Wanna cast your vote early? In Washington, D.C., and around the nation, food and drink have become a popular proxy for voter polls. Though they're unlikely to be accurate predictors, the results of a few seem to be drifting in the same direction as the presidential election polls conducted by professional pollsters at the moment.

Let's start with cheese. While it doesn't have a deep history of political symbolism, it may get a little more attention this year as GOP VP pick and Wisconsinite Paul Ryan told supporters last month that his "veins bleed with cheese."

At the Park Hyatt in D.C., cheese specialist Lisa Hviding is inviting visitors to choose between blue cheese and red cheese. Options for Democrats: a blue cheese called Ewe's Blue and a cow's milk cheese from Lazy Lady Farm in Vermont named Barick Obama. (It's aged four to six weeks and has a "soft elastic body," according to the farm's website.)

And for Romney supporters: Red Hawk, procured from Cowgirl Creamery, a washed rind cheese that has a reddish-orange tint to its rind.

So, who's ahead? "Ewe's Blue might be the most popular at this point," says Hviding. Lest we take this too seriously, she says, so far, most guests seem to be choosing on the basis of their taste buds, not necessarily their politics.

The Donkey and the Elephant are also turning up as part of cocktail polls. At Lincoln, a restaurant in D.C., bartenders are keeping score on a blackboard.

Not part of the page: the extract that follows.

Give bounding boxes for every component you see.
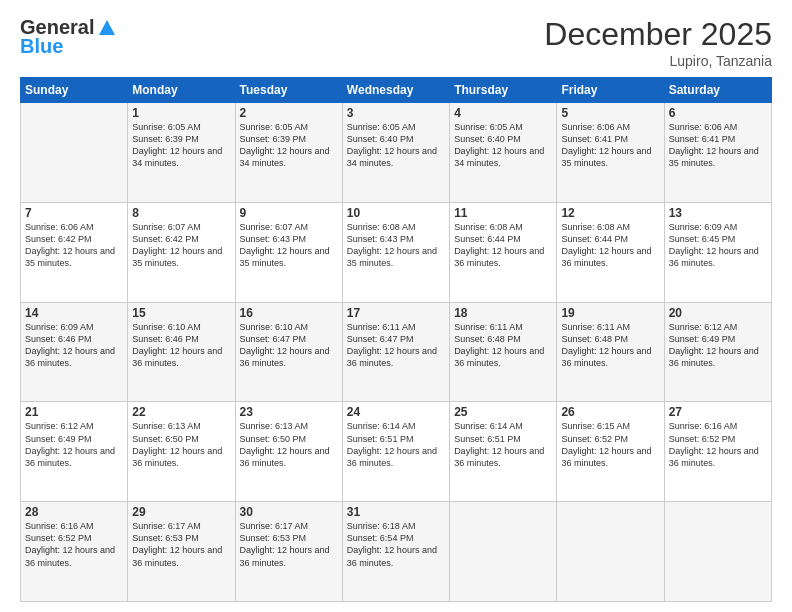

GOP-leaning customers can choose The Elephant, which is made with rhubarb-infused whiskey, homemade strawberry liquor, lime juice and bitters.

And Democrats? The Donkey: A blackberry-infused gin with ginger syrup, lime juice and soda. A cocktail will set you back $11. So far, the "Blue District" of D.C. is choosing Donkeys, which lead Elephants 41 to 36.

As our colleague Linton Weeks has reported, the 7-Eleven Coffee Cup challenge is yet another opportunity for customers to signal their pick for prez.

Though the brew is the same regardless of your politics, customers can pick a red or blue paper to-go cup.

At last check, Obama leads Romney, 58 percent to 42 percent across the country. And when you break it down by states, there are even bigger spreads. In Washington, D.C., Obama's up 76 percent to Romney's 24 percent.

Romney does hold the lead among 7-Eleven coffee drinkers in three states that may lean to the right in the upcoming presidential election: West Virginia, Idaho and New Hampshire.